I’m so pleased to see that Resentment, the first — but I hope not the last — feature film to be written and directed by my friend Noah Millman, is about to be released!

Statement of principles: 

  • There’s no such thing as “artificial intelligence” 
  • Chatbot interfaces to LLMs are exceptionally prone to abuse in many ways, intellectual and ethical 
  • Chatbot interfaces to LLMs are in some circumstances extremely useful 
  • There’s an inverse relationship between (a) habitual reliance on LLMs and (b) appropriate use of LLMs 

Robin Sloan:

I can’t think of an example, in the last decade or so, of compute and capability moving closer to the user, rather than farther away. In the data center, engineers have devised powerful, resilient systems … so your phone and laptop (and refrigerator?) run great as long as they can connect. A supercomputer in your pocket, a supersupercomputer on the banks of the Columbia River, and, tying them together: a thread.

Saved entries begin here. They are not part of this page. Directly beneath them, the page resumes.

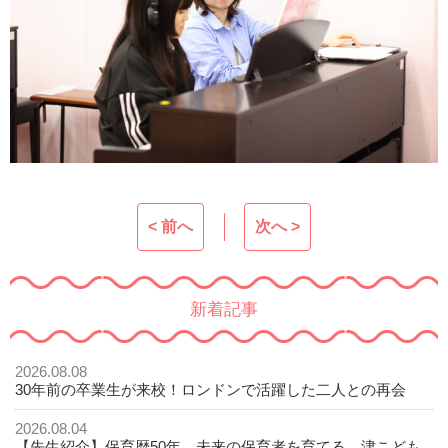
< 前へ
次へ >
新着記事
2026.08.08
30年前の卒業生が来校！ロンドンで活躍した二人との再会
2026.08.04
【先生紹介】保育歴50年。未来の保育者を育てる、津こども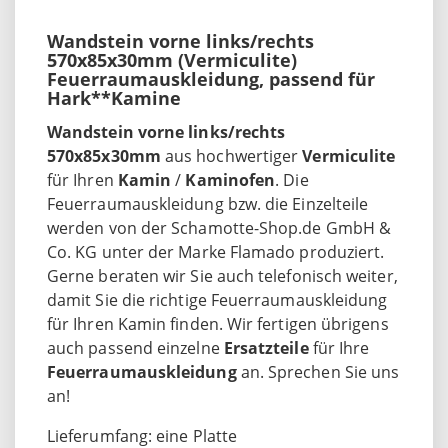
Wandstein vorne links/rechts
570x85x30mm (Vermiculite)
Feuerraumauskleidung, passend für
Hark**Kamine
Wandstein vorne links/rechts
570x85x30mm
aus hochwertiger
Vermiculite
für Ihren
Kamin
/
Kaminofen
. Die
Feuerraumauskleidung bzw. die Einzelteile
werden von der Schamotte-Shop.de GmbH &
Co. KG unter der Marke Flamado produziert.
Gerne beraten wir Sie auch telefonisch weiter,
damit Sie die richtige Feuerraumauskleidung
für Ihren Kamin finden. Wir fertigen übrigens
auch passend einzelne
Ersatzteile
für Ihre
Feuerraumauskleidung
an. Sprechen Sie uns
an!
Lieferumfang: eine Platte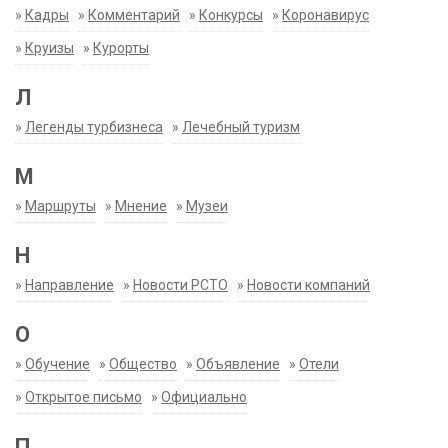
»
Кадры
»
Комментарий
»
Конкурсы
»
Коронавирус
»
Круизы
»
Курорты
Л
»
Легенды турбизнеса
»
Лечебный туризм
М
»
Маршруты
»
Мнение
»
Музеи
Н
»
Направление
»
Новости РСТО
»
Новости компаний
О
»
Обучение
»
Общество
»
Объявление
»
Отели
»
Открытое письмо
»
Официально
П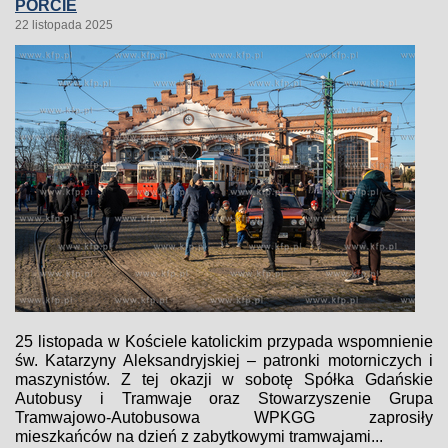
PORCIE
22 listopada 2025
25 listopada w Kościele katolickim przypada wspomnienie
św. Katarzyny Aleksandryjskiej – patronki motorniczych i
maszynistów. Z tej okazji w sobotę Spółka Gdańskie
Autobusy i Tramwaje oraz Stowarzyszenie Grupa
Tramwajowo-Autobusowa WPKGG zaprosiły
mieszkańców na dzień z zabytkowymi tramwajami...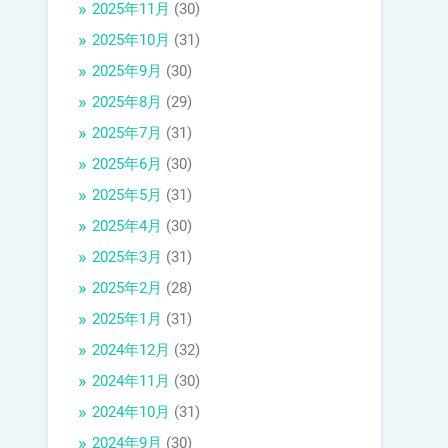
2025年11月
(30)
2025年10月
(31)
2025年9月
(30)
2025年8月
(29)
2025年7月
(31)
2025年6月
(30)
2025年5月
(31)
2025年4月
(30)
2025年3月
(31)
2025年2月
(28)
2025年1月
(31)
2024年12月
(32)
2024年11月
(30)
2024年10月
(31)
2024年9月
(30)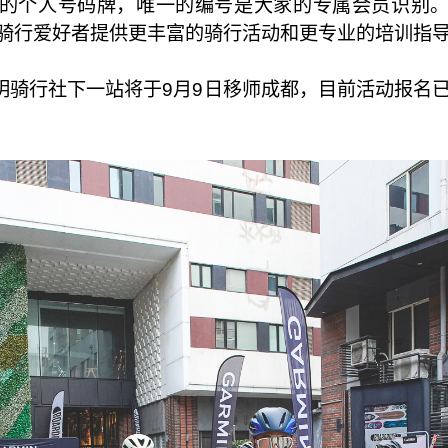
的个人号码牌，唯一的编号是大家的专属会员识别
为骑行爱好者提供更丰富的骑行活动和更专业的培训指
骑行社下一站将于9月9日移师成都，目前活动报名已经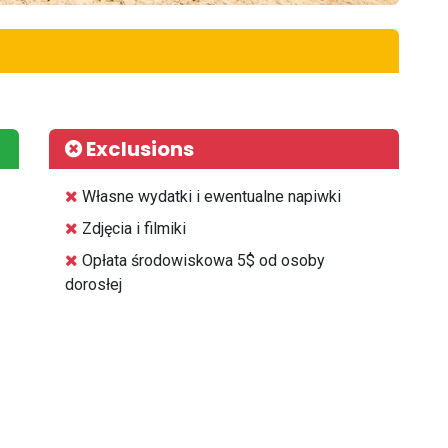
Exclusions
⁠Własne wydatki i ewentualne napiwki
⁠Zdjęcia i filmiki
Opłata środowiskowa 5$ od osoby
dorosłej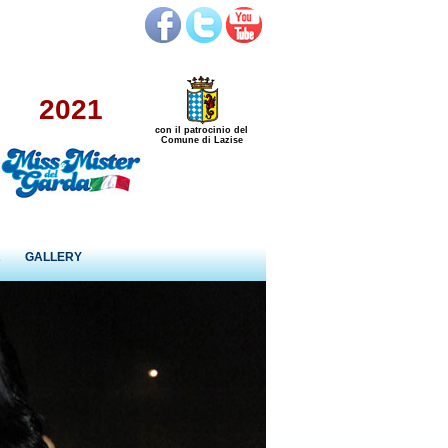
2021
con il patrocinio del
Comune di Lazise
R
GALLERY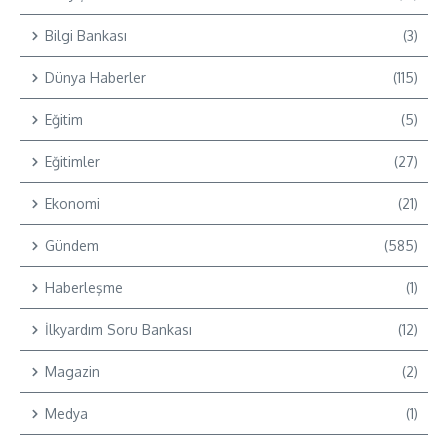
Bilgi Bankası
(3)
Dünya Haberler
(115)
Eğitim
(5)
Eğitimler
(27)
Ekonomi
(21)
Gündem
(585)
Haberleşme
(1)
İlkyardım Soru Bankası
(12)
Magazin
(2)
Medya
(1)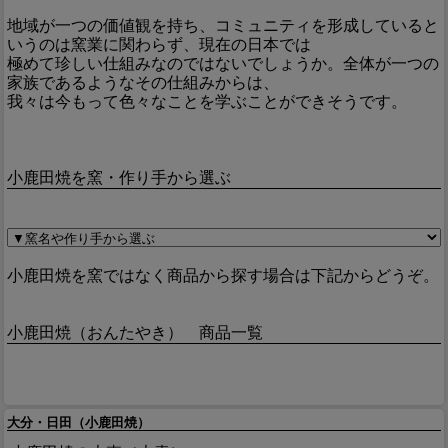
地域が一つの価値観を持ち、コミュニティを形成していると
いうのは窯業に関わらず、現在の日本では
極めて珍しい仕組みなのではないでしょうか。全体が一つの
家族であるようなその仕組みからは、
我々は今もって色々なことを学ぶことができそうです。
小鹿田焼を窯・作り手から選ぶ
小鹿田焼を窯ではなく商品から探す場合は下記からどうぞ。
小鹿田焼（おんたやき） 商品一覧
大分・日田（小鹿田焼）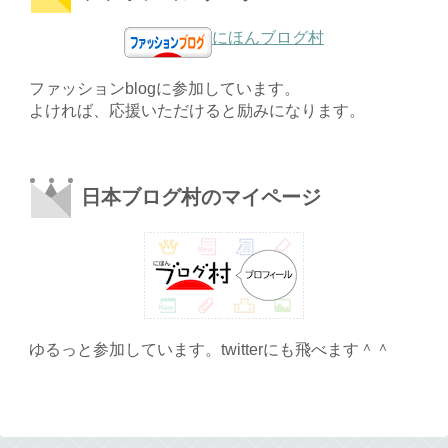
にほんブログ村
ファッションblogに参加しています。
よければ、応援いただけると励みになります。
日本ブログ村のマイページ
ゆるっと参加しています。twitterにも飛べます＾＾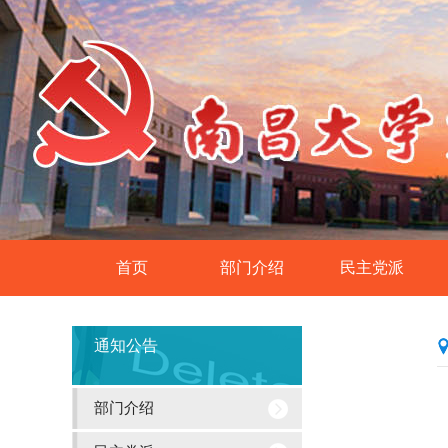
首页
部门介绍
民主党派
导
统战工作基本概况
民革南昌大学委员
通知公告
航
民盟南昌大学委员
菜
民建南昌大学委员
欧美
部门介绍
单
民进南昌大学委员
各统战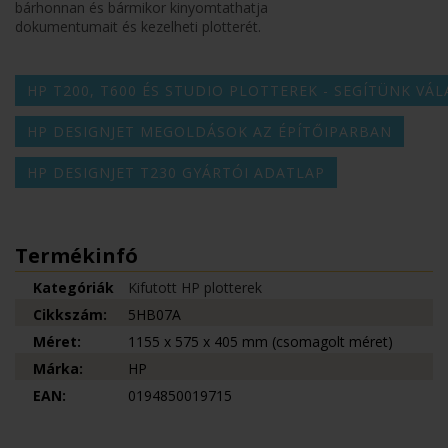
bárhonnan és bármikor kinyomtathatja
dokumentumait és kezelheti plotterét.
HP T200, T600 ÉS STUDIO PLOTTEREK - SEGÍTÜNK VÁL
HP DESIGNJET MEGOLDÁSOK AZ ÉPÍTŐIPARBAN
HP DESIGNJET T230 GYÁRTÓI ADATLAP
Termékinfó
Kategóriák
Kifutott HP plotterek
Cikkszám:
5HB07A
Méret:
1155 x 575 x 405 mm (csomagolt méret)
Márka:
HP
EAN:
0194850019715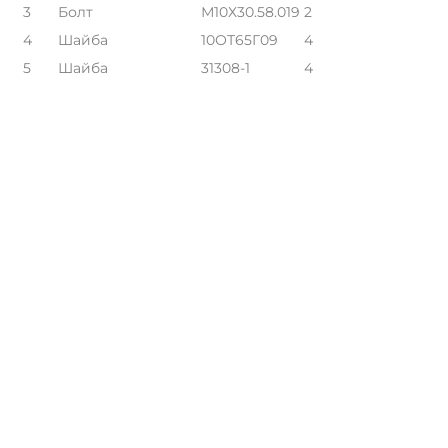
3
Болт
М10Х30.58.019
2
4
Шайба
10ОТ65Г09
4
5
Шайба
31308-1
4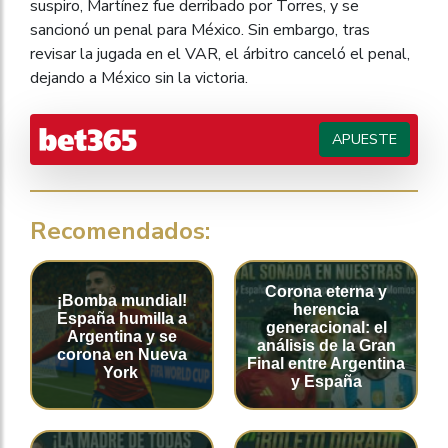
suspiro, Martínez fue derribado por Torres, y se
sancionó un penal para México. Sin embargo, tras
revisar la jugada en el VAR, el árbitro canceló el penal,
dejando a México sin la victoria.
APUESTE
Recomendados:
Corona eterna y
¡Bomba mundial!
herencia
España humilla a
generacional: el
Argentina y se
análisis de la Gran
corona en Nueva
Final entre Argentina
York
y España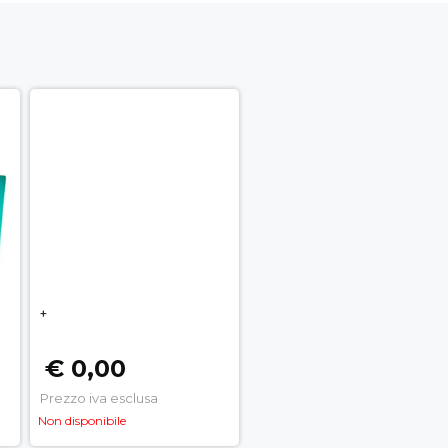
+
€ 0,00
Prezzo iva esclusa
Non disponibile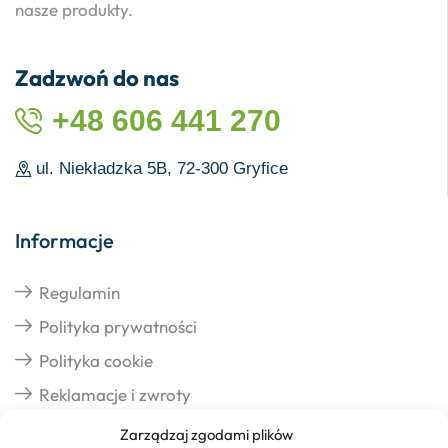
nasze produkty.
Zadzwoń do nas
+48 606 441 270
ul. Niekładzka 5B, 72-300 Gryfice
Informacje
Regulamin
Polityka prywatności
Polityka cookie
Reklamacje i zwroty
Zarządzaj zgodami plików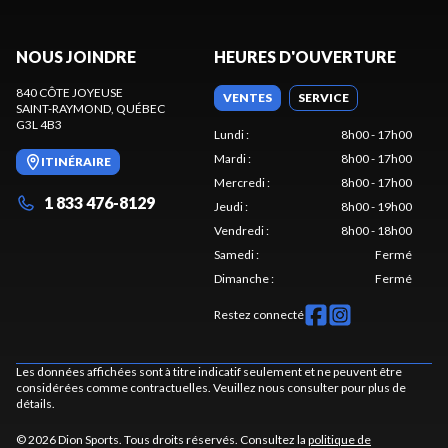
NOUS JOINDRE
HEURES D'OUVERTURE
840 CÔTE JOYEUSE
VENTES
SERVICE
SAINT-RAYMOND
, QUÉBEC
G3L 4B3
Lundi
:
8h00 - 17h00
Mardi
:
8h00 - 17h00
ITINÉRAIRE
Mercredi
:
8h00 - 17h00
1 833 476-8129
Jeudi
:
8h00 - 19h00
Vendredi
:
8h00 - 18h00
Samedi
:
Fermé
Dimanche
:
Fermé
Restez connecté
Les données affichées sont à titre indicatif seulement et ne peuvent être
considérées comme contractuelles. Veuillez nous consulter pour plus de
détails.
© 2026 Dion Sports. Tous droits réservés. Consultez la
politique de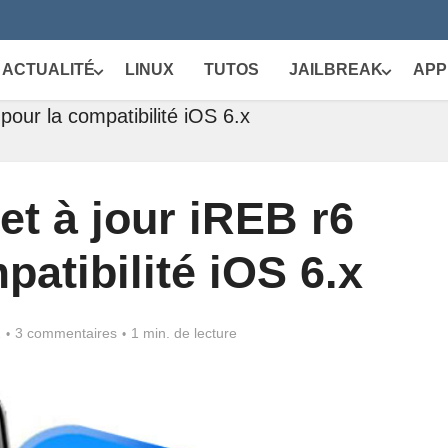
ACTUALITÉ
LINUX
TUTOS
JAILBREAK
APP
our la compatibilité iOS 6.x
t à jour iREB r6
patibilité iOS 6.x
2
3 commentaires
1 min. de lecture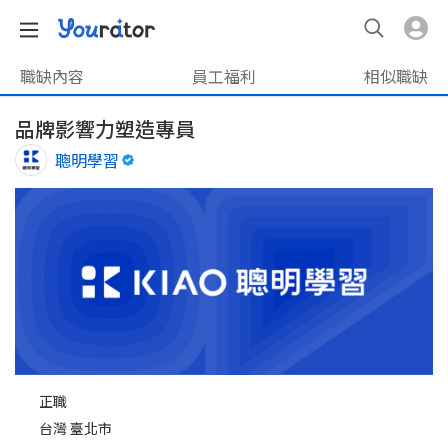
職缺內容
員工福利
相似職缺
品牌影響力塑造專員
聰明學習
正職
台灣 臺北市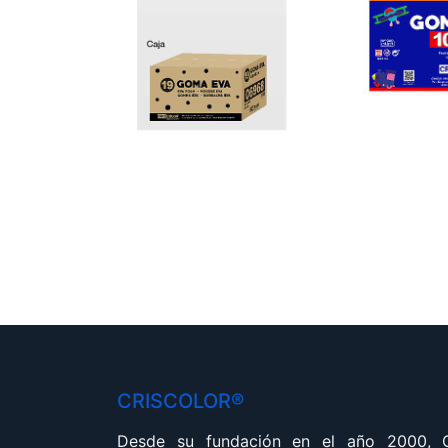
CRISCOLOR®
Desde su fundación en el año 2000,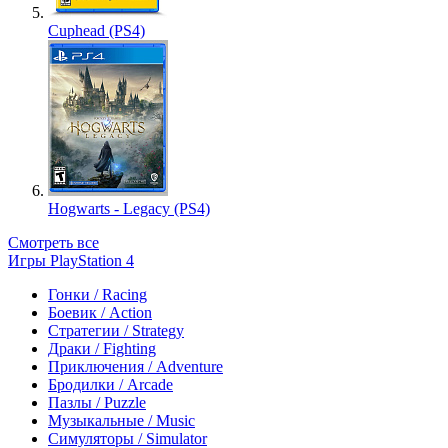
Cuphead (PS4)
Hogwarts - Legacy (PS4)
Смотреть все
Игры PlayStation 4
Гонки / Racing
Боевик / Action
Стратегии / Strategy
Драки / Fighting
Приключения / Adventure
Бродилки / Arcade
Пазлы / Puzzle
Музыкальные / Music
Симуляторы / Simulator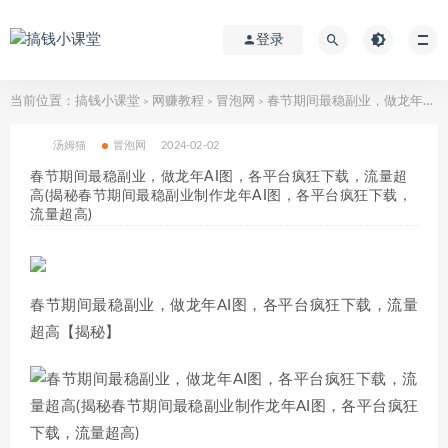
登录
当前位置：
搞钱小课堂
网赚教程
冒泡网
春节期间最稳副业，做龙年AI图，各平台疯狂下载，流量超高(揭秘春节期间最稳副业制作龙年AI图，各平台疯狂下载，流量超高)
>
>
>
汤姆猫
冒泡网
2024-02-02
春节期间最稳副业，做龙年AI图，各平台疯狂下载，流量超
高(揭秘春节期间最稳副业制作龙年AI图，各平台疯狂下载，
流量超高)
春节期间最稳副业，做龙年AI图，各平台疯狂下载，流量
超高【揭秘】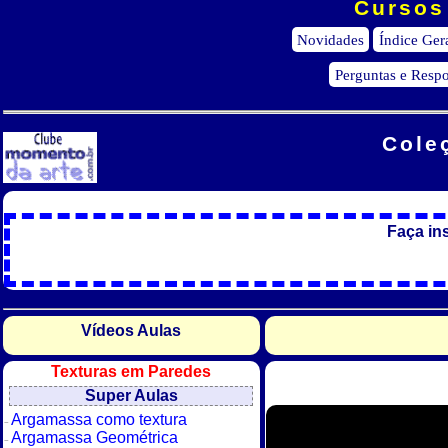
Cursos 
Novidades
Índice Ger
Perguntas e Respo
Cole
Faça in
Vídeos Aulas
Texturas em Paredes
Super Aulas
Argamassa como textura
Argamassa Geométrica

For me, the competition for Best Wodehouse Novel comes down to The Code of the Woosters and Uncle Fred in the Springtime. Uncle Fred, more properly Frederick Altamont Cornwallis Twistleton, 5th Earl of Ickenham, is my favorite Wodehouse character. Here we see Uncle Fred and Lord Emsworth trying to convince an acquaintance of Uncle Fred’s, a con man named Claude “Mustard” Pott, to transport and hide Emsworth’s prize pig, the Empress of Blandings … for reasons too complex to get into here.

The clouds gathered once more when Mr Pott, having listened to Lord Emsworth’s proposal, regretfully declined to have anything to do with removing the Empress from her sty and wafting her away to Ickenham Hall.

‘I couldn’t do it. Lord E.’

‘Eh? Why not?’

‘It wouldn’t be in accordance with the dignity of the profession.’

Lord Ickenham resented this superior attitude.

‘Don’t stick on such beastly side, Mustard. You and your bally dignity! I never heard such swank.’ 

‘One has one’s self-respect.’

‘What’s self-respect got to do with it? There’s nothing infra dig about snitching pigs. If I were differently situated, I’d do it like a shot. And I’m one of the haughtiest men in Hampshire.’

‘Well, between you and me, Lord I,’ said Claude Pott, discarding loftiness and coming clean, ‘there’s another reason. I was once bitten by a pig.’ 

‘Not really?’  

‘Yes, sir. And ever since then I’ve had a horror of the animals.’ 

Lord Emsworth hastened to point out that the present was a special case.

‘You can’t be bitten by the Empress.’

‘Oh, no? Who made that rule?’

‘She’s as gentle as a lamb.’

‘I was once bitten by a lamb.*

Lord Ickenham was surprised.

‘What an extraordinary past you seem to have had, Mustard. One whirl of excitement. One of these days you must look me up and tell me some of the things you haven’t been bitten by.’

A fantastic essay on Blake’s Laocoön by Adam Roberts. I must write about this at some point….

In one of the Nero Wolfe books Archie Goodwin calls his typewriter the “alphabet piano,” so that’s what I’m gonna call my computer keyboard from now on.